::: DATA FOR THIS TASK :::

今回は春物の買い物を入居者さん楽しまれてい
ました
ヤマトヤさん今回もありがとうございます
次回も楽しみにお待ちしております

:::
::: DATA FOR THIS TASK :::

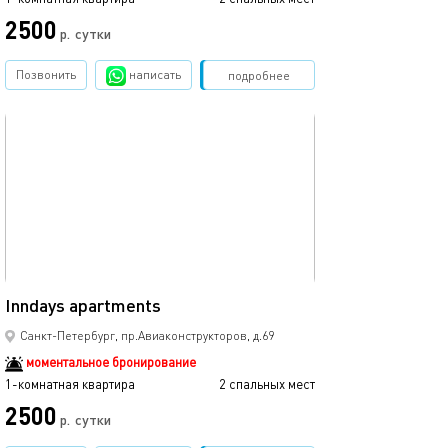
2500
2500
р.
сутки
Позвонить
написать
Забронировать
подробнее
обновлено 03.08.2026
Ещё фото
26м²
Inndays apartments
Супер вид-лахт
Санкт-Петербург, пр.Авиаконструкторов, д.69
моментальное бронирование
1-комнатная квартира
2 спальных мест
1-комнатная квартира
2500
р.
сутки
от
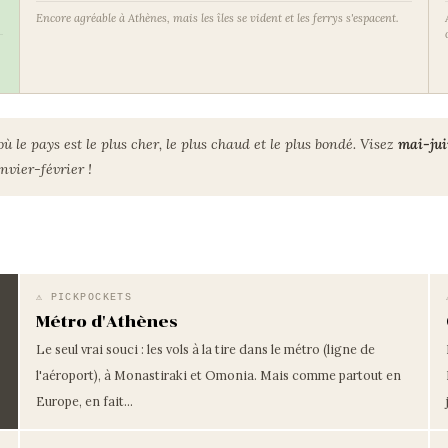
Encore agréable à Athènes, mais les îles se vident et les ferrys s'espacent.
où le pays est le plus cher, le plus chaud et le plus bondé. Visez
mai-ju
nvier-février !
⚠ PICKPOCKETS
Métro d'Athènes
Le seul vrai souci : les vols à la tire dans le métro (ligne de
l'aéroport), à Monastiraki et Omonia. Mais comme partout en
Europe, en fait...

:::
::: DATA FOR THIS TASK :::

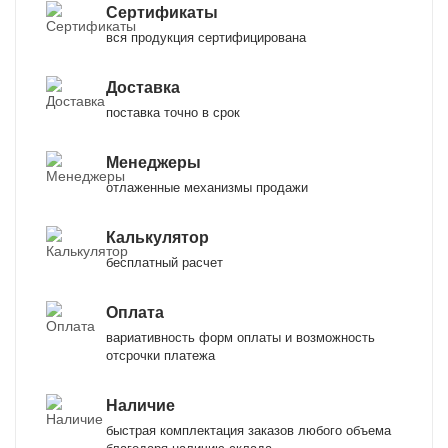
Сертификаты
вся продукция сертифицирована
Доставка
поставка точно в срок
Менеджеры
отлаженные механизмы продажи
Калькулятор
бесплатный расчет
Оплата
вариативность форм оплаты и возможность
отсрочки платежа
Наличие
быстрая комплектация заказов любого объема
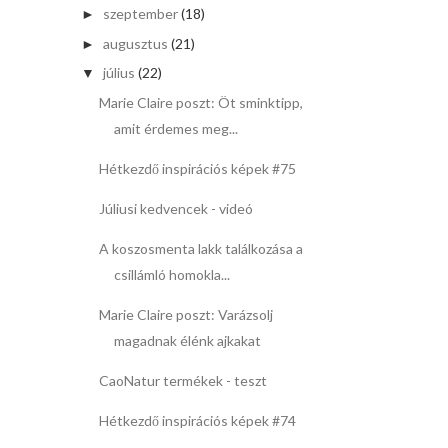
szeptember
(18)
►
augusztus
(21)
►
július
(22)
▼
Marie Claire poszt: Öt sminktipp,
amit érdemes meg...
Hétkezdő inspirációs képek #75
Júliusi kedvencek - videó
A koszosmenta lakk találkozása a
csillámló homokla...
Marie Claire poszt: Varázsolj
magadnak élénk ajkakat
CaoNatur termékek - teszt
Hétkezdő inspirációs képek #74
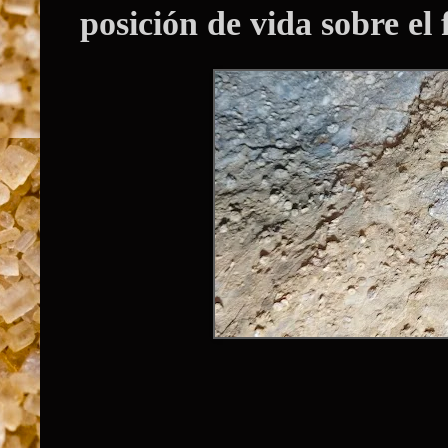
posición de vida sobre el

:::

TASK DETAILS :: Here the output must be the lines above from the line with "今回は春物の買い物を入居者さん楽しまれてい" to the line with "次回も楽しみにお待ちしております", both included, duplicated word for word and nothing else.

RESPONSE ::
今回は春物の買い物を入居者さん楽しまれてい
ました
ヤマトヤさん今回もありがとうございます
次回も楽しみにお待ちしております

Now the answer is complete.